Working on the next doc for the SMB Kitchen project – this one detailing out what is supported where….
Did you know that Exchange isn’t exactly blocked from being installed on a Domain controller?
In large enterprises, domain controllers are single purpose servers that only serve one role. In Small business we do not always have the resources to plan our deployment such that the domain controller can be on its own server. There are certain server roles that are blocked from deployment or blocked from support when combined with a domain controller.

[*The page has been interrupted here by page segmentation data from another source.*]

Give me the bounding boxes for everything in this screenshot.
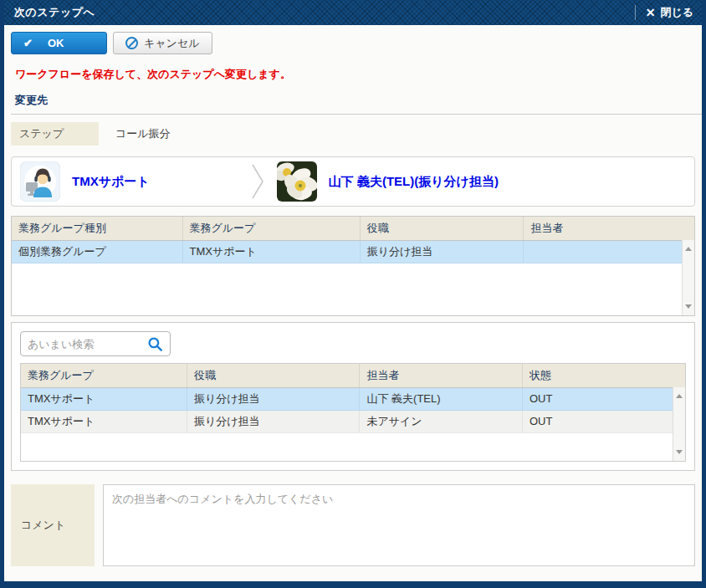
dialog-toolbar: ✔ OK キャンセル xyxy=(4,25,702,54)
cancel-icon xyxy=(125,37,138,49)
chevron-right-icon xyxy=(250,162,265,201)
cancel-button[interactable]: キャンセル xyxy=(113,32,212,54)
section-divider xyxy=(11,114,702,115)
step-value: コール振分 xyxy=(115,126,171,141)
step-label: ステップ xyxy=(11,122,99,146)
scroll-down-icon[interactable] xyxy=(685,304,692,309)
table-row[interactable]: TMXサポート 振り分け担当 山下 義夫(TEL) OUT xyxy=(21,387,685,410)
dialog-titlebar: 次のステップへ ✕ 閉じる xyxy=(4,0,702,25)
current-assignment-table: 業務グループ種別 業務グループ 役職 担当者 個別業務グループ TMXサポート … xyxy=(11,216,695,316)
search-icon[interactable] xyxy=(147,336,163,352)
dialog-title: 次のステップへ xyxy=(14,5,95,20)
route-from-name: TMXサポート xyxy=(72,174,150,190)
comment-input[interactable] xyxy=(103,484,695,566)
fuzzy-search-box[interactable] xyxy=(20,331,171,356)
assignee-picker-panel: 業務グループ 役職 担当者 状態 TMXサポート 振り分け担当 山下 義夫(TE… xyxy=(11,322,695,471)
cancel-label: キャンセル xyxy=(144,36,200,51)
close-label: 閉じる xyxy=(660,5,693,20)
section-title: 変更先 xyxy=(15,93,691,108)
table-header-row: 業務グループ種別 業務グループ 役職 担当者 xyxy=(12,217,694,240)
table-cell: TMXサポート xyxy=(182,240,360,263)
comment-section: コメント xyxy=(11,484,695,566)
column-header: 業務グループ xyxy=(182,217,360,240)
table-cell xyxy=(524,240,694,263)
table-cell: 山下 義夫(TEL) xyxy=(360,387,523,410)
route-to-name: 山下 義夫(TEL)(振り分け担当) xyxy=(329,174,499,190)
scroll-up-icon[interactable] xyxy=(685,247,692,251)
route-panel: TMXサポート 山下 義夫(TEL)(振り分け担当) xyxy=(11,156,695,207)
flower-photo-avatar xyxy=(277,161,317,202)
comment-label: コメント xyxy=(11,484,95,566)
table-cell: TMXサポート xyxy=(21,410,187,432)
step-field: ステップ コール振分 xyxy=(11,122,695,146)
titlebar-separator xyxy=(635,5,636,20)
table-row[interactable]: TMXサポート 振り分け担当 未アサイン OUT xyxy=(21,410,685,432)
table-cell: 振り分け担当 xyxy=(187,410,360,432)
vertical-scrollbar[interactable] xyxy=(682,240,694,315)
check-icon: ✔ xyxy=(23,37,33,49)
table-header-row: 業務グループ 役職 担当者 状態 xyxy=(21,364,685,387)
close-button[interactable]: ✕ 閉じる xyxy=(646,5,693,20)
candidate-table: 業務グループ 役職 担当者 状態 TMXサポート 振り分け担当 山下 義夫(TE… xyxy=(20,363,686,462)
close-icon: ✕ xyxy=(646,6,656,19)
table-cell: 振り分け担当 xyxy=(360,240,524,263)
column-header: 業務グループ種別 xyxy=(12,217,182,240)
scroll-down-icon[interactable] xyxy=(676,450,683,454)
table-cell: 未アサイン xyxy=(360,410,523,432)
warning-message: ワークフローを保存して、次のステップへ変更します。 xyxy=(15,67,691,82)
status-cell: OUT xyxy=(522,387,685,410)
column-header: 状態 xyxy=(522,364,685,387)
search-input[interactable] xyxy=(28,338,147,350)
scroll-up-icon[interactable] xyxy=(676,394,683,398)
column-header: 役職 xyxy=(187,364,360,387)
status-cell: OUT xyxy=(522,410,685,432)
column-header: 役職 xyxy=(360,217,524,240)
column-header: 担当者 xyxy=(524,217,694,240)
vertical-scrollbar[interactable] xyxy=(673,387,685,461)
support-agent-avatar-icon xyxy=(20,161,60,202)
column-header: 担当者 xyxy=(360,364,523,387)
next-step-dialog: 次のステップへ ✕ 閉じる ✔ OK キャンセル ワークフローを保存して、次のス… xyxy=(0,0,706,588)
table-row[interactable]: 個別業務グループ TMXサポート 振り分け担当 xyxy=(12,240,694,263)
table-cell: TMXサポート xyxy=(21,387,187,410)
table-cell: 振り分け担当 xyxy=(187,387,360,410)
ok-button[interactable]: ✔ OK xyxy=(11,32,107,54)
ok-label: OK xyxy=(48,37,64,49)
column-header: 業務グループ xyxy=(21,364,187,387)
table-cell: 個別業務グループ xyxy=(12,240,182,263)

Exchange Server: While not recommended to be installed on a domain controller, it’s not officially blocked to install Exchange on a domain controller as long as the server is Windows 2012 standard. On Windows 2012 Server Essentials, Exchange is not supported to be installed on top of the Essentials server. As noted in Technet (Microsoft) when you go to install Exchange 2013 on a domain controller, you will get a warning:
“Microsoft Exchange Server 2013 Setup has detected that the computer you’re attempting to install Exchange 2013 on is an Active Directory domain controller. Installing Exchange 2013 on a domain controller isn’t recommended.”
The Technet documentation goes on to state the following statements in bold. The SMB implications of these statements is italicized.
If you install Exchange 2013 on a domain controller, be aware of the following issues:
• Configuring Exchange 2013 for Active Directory split permissions isn’t supported. This typically is not an issue in a small firm where the physical implementation of the network limits the permissions to just that physical implementation.
• The Exchange Trusted Subsystem universal security group (USG) is added to the Domain Admins group when Exchange is installed on a domain controller. When this occurs, all Exchange servers in the domain are granted domain administrator rights in that domain. In a small firm, typically there is only one Exchange server.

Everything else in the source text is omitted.